The first time Jurnee came home shorn on one side, courtesy of a classmate on the school bus, her dad, Jimmy Hoffmeyer, chalked it up to little-kid antics. He brought her to a stylist for a snazzy, asymmetrical cut. But a few days later Jurnee came home from school in tears, her hair lopped off on the other side.

“She was crying,” Hoffmeyer told The Associated Press. “She was afraid of getting in trouble for getting her hair cut.”

This undated photo provided by Jimmy Hoffmeyer shows his daughter Jurnee Hoffmeyer, 7, after a classmate and a teacher cut her hair on separate occasions.
This undated photo provided by Jimmy Hoffmeyer shows his daughter Jurnee Hoffmeyer, 7, after a classmate and a teacher cut her hair on separate occasions. (Jimmy Hoffmeyer/AP)

The answer as to who had done it the second time surprised and enraged not just Hoffmeyer but also other parents and members of the community.
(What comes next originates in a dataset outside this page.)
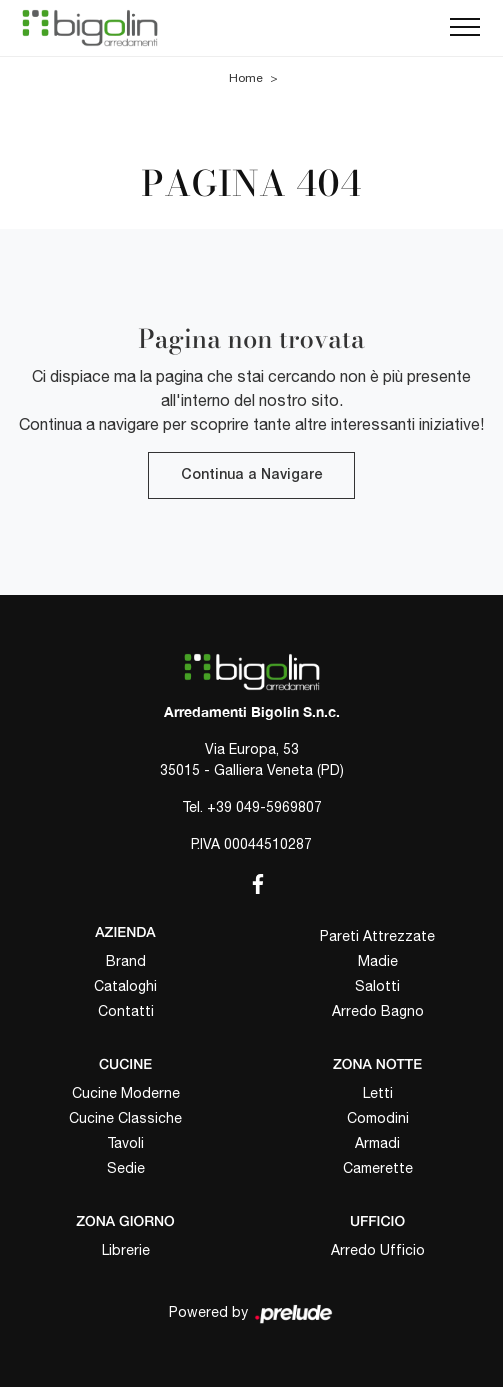 The height and width of the screenshot is (1387, 503). Describe the element at coordinates (126, 1168) in the screenshot. I see `Sedie` at that location.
“I asked what happened and said, ‘I thought I told you no child should ever cut your hair,’ ” he said. “She said, ‘But Dad, it was the teacher.’ The teacher cut her hair to even it out.”

District officials and the principal have not provided an explanation adequate enough for Jurnee’s angry parents, or the community, or even the school board, which will discuss the matter at its May 3 meeting. The school said after the bus incident that the little girl had stolen the teacher’s scissors and that she would be dealt with, Hoffmeyer told AP. As for the teacher, rules did not allow for any punishment deeper than a note in her work file.

The incident happened at Ganiard Elementary School in Mount Pleasant, Michigan, about 150 miles northwest of Detroit. About 4% of the town’s 25,000 residents are Black.

Both the girl and the teacher who cut Jurnee’s hair are white, The Root noted. Hoffmeyer is Black and white, and his wife is white.

“I’m not one to try to make things about race,” he told AP. “I’ve pretty much grown up with only white people, myself.”

Given the fact that Black people often have to navigate the politicization and regulation of their hair, it might be hard to separate the two in this case. In Michigan, there are bills in the pipeline that would make it illegal to discriminate based on hair texture and styles including braids, locks and twists, according to WJRT-TV.

“I hope that your action to the librarian that did commit this act of hatred toward a 7-year-old girl who did not deserve it is more than a leave of absence or a paid leave of absence, because this was something far more traumatic than just cutting hair,” Mt. Pleasant Public School Board President Amy Bond said, according to WPBN-TV.

“After that teacher cut her hair, she was so embarrassed,” Hoffmeyer told WJRT. “So embarrassed. Because she had to go back to class like that.”